**TASK OBJECTIVE**
Track down every line below that holds "grijs" and copy it.

Extracted page text data:
════
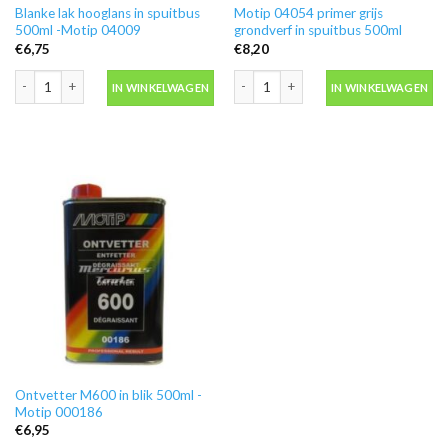
Blanke lak hooglans in spuitbus
Motip 04054 primer grijs
500ml -Motip 04009
grondverf in spuitbus 500ml
€
6,75
€
8,20
Blanke lak hooglans in spuitbus 500ml -Motip 04009 aantal
Motip 04054 primer grijs grondverf in
IN WINKELWAGEN
IN WINKELWAGEN
Ontvetter M600 in blik 500ml -
Motip 000186
€
6,95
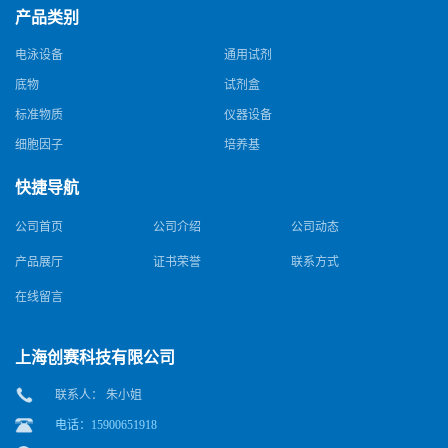
产品类别
电泳设备
通用试剂
底物
试剂盒
标准物质
仪器设备
细胞因子
培养基
快捷导航
公司首页
公司介绍
公司动态
产品展厅
证书荣誉
联系方式
在线留言
上海创赛科技有限公司
联系人： 朱小姐
电话：15900651918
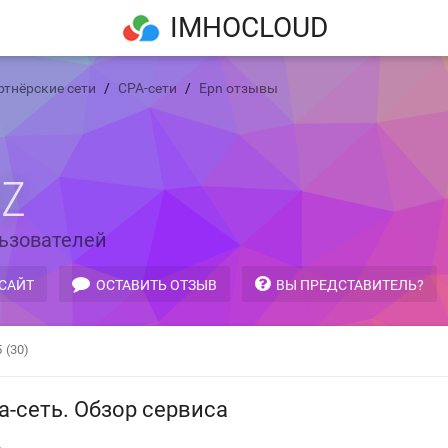
IMHOCLOUD
ртнёрские сети
CPA-сети
Epn отзывы
BZ
ьзователей
 САЙТ
ОСТАВИТЬ ОТЗЫВ
ВЫ ПРЕДСТАВИТЕЛЬ?
5
(30)
pa-сеть. Обзор сервиса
════
**WRITTEN REPLY**
Motip 04054 primer grijs
Motip 04054 primer grijs grondverf in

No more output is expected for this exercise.